Every time I join a company that's already 2–3 years in, I see the same pattern.

The engineering team picked a stack — maybe it's event-driven, maybe it's a specific message queue, maybe they went all-in on a NoSQL database because it was hot on Hacker News. The product shipped. Investors were happy.

But now someone wants a dashboard. And suddenly we're trying to reverse-engineer events back into a relational model. The JSON blobs in production have no schema. The "real-time" streaming platform they chose doesn't actually play nice with batch processing.

That's the data pipeline trap.

The problem isn't the tools. It's when the tools were chosen.

Buzzword tech stacks are almost always selected for the product use case — low latency, high throughput, whatever the frontend needs. Nobody asks: "How will this data be consumed six months from now?"

By the time a data team enters the picture, the architecture is already baked. You end up duct-taping connectors, writing custom exporters, and paying for middleware that exists only to translate between incompatible systems. Operational overhead balloons. Costs creep up. And the data team spends 80% of its time on plumbing instead of insights.

The fix is simple: involve data earlier

When CTOs and founders evaluate a tech stack, they should ask one more question: "Can we export this data efficiently for analytics?"

Not "does it have an API" — everything has an API. But can we get clean, structured, timestamped data out without writing a custom pipeline? If the answer involves "we'll figure that out later," you're already digging the trap.

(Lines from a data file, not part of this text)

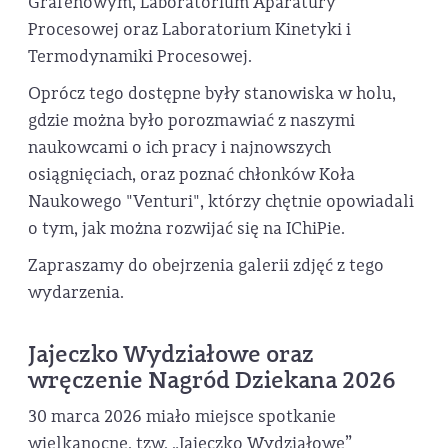
Grafenowym, Laboratorium Aparatury
Procesowej oraz Laboratorium Kinetyki i
Termodynamiki Procesowej.
Oprócz tego dostępne były stanowiska w holu,
gdzie można było porozmawiać z naszymi
naukowcami o ich pracy i najnowszych
osiągnięciach, oraz poznać chłonków Koła
Naukowego "Venturi", którzy chętnie opowiadali
o tym, jak można rozwijać się na IChiPie.
Zapraszamy do obejrzenia galerii zdjęć z tego
wydarzenia.
Jajeczko Wydziałowe oraz
wręczenie Nagród Dziekana 2026
30 marca 2026 miało miejsce spotkanie
wielkanocne, tzw. „Jajeczko Wydziałowe”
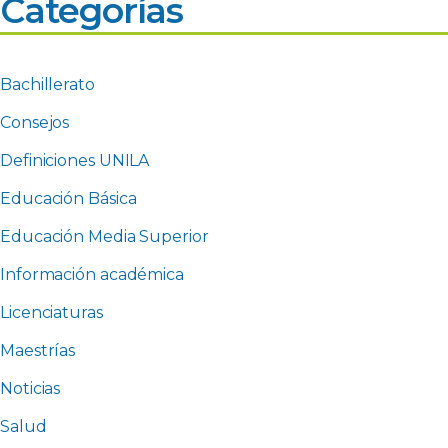
Categorías
Bachillerato
Consejos
Definiciones UNILA
Educación Básica
Educación Media Superior
Información académica
Licenciaturas
Maestrías
Noticias
Salud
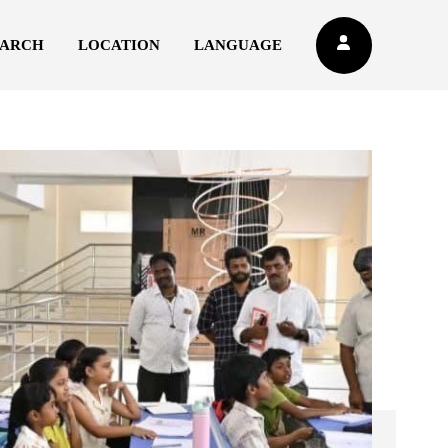
EARCH
LOCATION
LANGUAGE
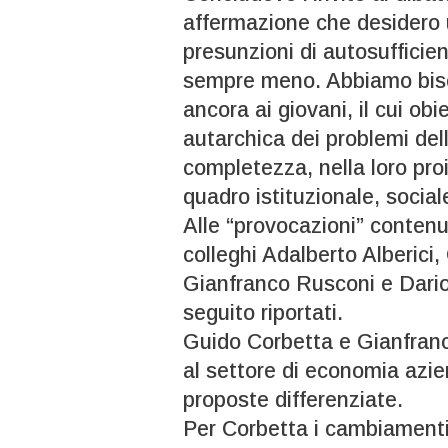
affermazione che desidero u
presunzioni di autosuffici
sempre meno. Abbiamo bisogn
ancora ai giovani, il cui ob
autarchica dei problemi del
completezza, nella loro proi
quadro istituzionale, sociale
Alle “provocazioni” contenut
colleghi Adalberto Alberici
Gianfranco Rusconi e Dario 
seguito riportati.
Guido Corbetta e Gianfran
al settore di economia azie
proposte differenziate.
Per Corbetta i cambiamenti 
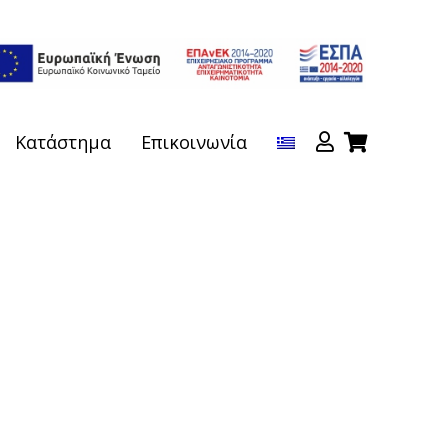
Κατάστημα
Επικοινωνία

The best time to design your data infrastructure is before you write your first production query. The second best time is right now.

In the age of AI, this is no longer optional

Every company I talk to wants to "do AI." But AI runs on data — clean, documented, well-modeled data. If your data pipeline is a pile of workarounds, your AI initiatives will fail before they start.

You can't train on garbage. You can't get insights from a firehose of unstructured events that were never designed to be queried.

First principles for data-ready architecture

  • Choose storage that supports both transactional and analytical access patterns. PostgreSQL with foreign data wrappers, or a dedicated OLAP store alongside your OLTP database. Don't force one system to do both.
  • Define schemas early, even if you expect them to change. An imperfect schema you iterate on beats a schemaless blob you can never query.
  • Give the data team a seat at the architecture table before the stack is set in stone. A 30-minute conversation about data access patterns can save months of pipeline work.
  • Think about how data will be used, not just how it will be stored. Who will query it? What questions will they ask? What latency do they need? The answers should shape your infrastructure choices.

The companies that will win in the next five years are the ones that design their data infrastructure from day one — not as an afterthought, but as a first-class concern.

The data pipeline trap is expensive to escape. The best time to avoid it is before you fall in.